The Truest Thing (Hart's Boardwalk 4)
Page 155
“Oh. Okay.”
“A lot of sex. It was supposed to be no strings attached.”
“Yes, because that kind of arrangement makes total sense with the man whose baby you’re carrying.”
I ignored her sarcasm. “He told me he loved me. The morning after Tyler was born. And I didn’t say it back. We haven’t spoken since.”
“Why didn’t you say it back?”
The million-dollar question. I’d had time to think on it this past week. “Because … You know my past, Ivy. You know what’s happened when I dared to love someone. I survived all that. I survived my parents’ lack of love, for goodness’ sake. I survived Tripp. But Jack.” I looked at her, emotion welling inside of me. “Jack has been and always will be the person I want most in the world. And I already know what it feels like to be hurt by him. If I allow myself to admit to him … to start an actual relationship and then he turns around and stops loving me … How do I survive that? And I don’t just have me to think about anymore. I have my baby. I can’t fall apart over a broken heart when I have a child I’m responsible for.”

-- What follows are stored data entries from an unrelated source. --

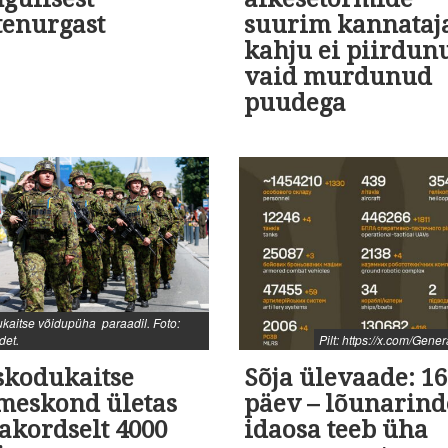
tenurgast
suurim kannataj
kahju ei piirdun
vaid murdunud
puudega
kaitse võidupüha paraadil. Foto:
det.
Pilt: https://x.com/Gene
skodukaitse
Sõja ülevaade: 16
kmeskond ületas
päev – lõunarind
akordselt 4000
idaosa teeb üha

“Why would Jack stop loving you?” she asked.
“Because people stop loving each other all the time.”
“Okay. Then let me pose another question. Say you do push Jack away because you’re terrified of being hurt. It doesn’t change the fact that you love him. And then he eventually settles for some other woman since he can’t have you. You’ll have to drop off your kid to Jack and this other woman who will help raise your kid. With Jack. How does that make you feel?”
Anytime I imagined that hypothetical, my chest burned like it was on fire from the inside. “Heartbroken,” I whispered.
“So, let’s look at the math. You tell Jack you love him, you create a real family together, and somewhere down the years, there might be a 0.1 percent chance that Jack falls out of love with you and you get your heart broken. Or … you let Jack go now. He meets someone else. There is a 100 percent chance it will break your heart. I don’t know about you, but I much prefer the percentage of the former.”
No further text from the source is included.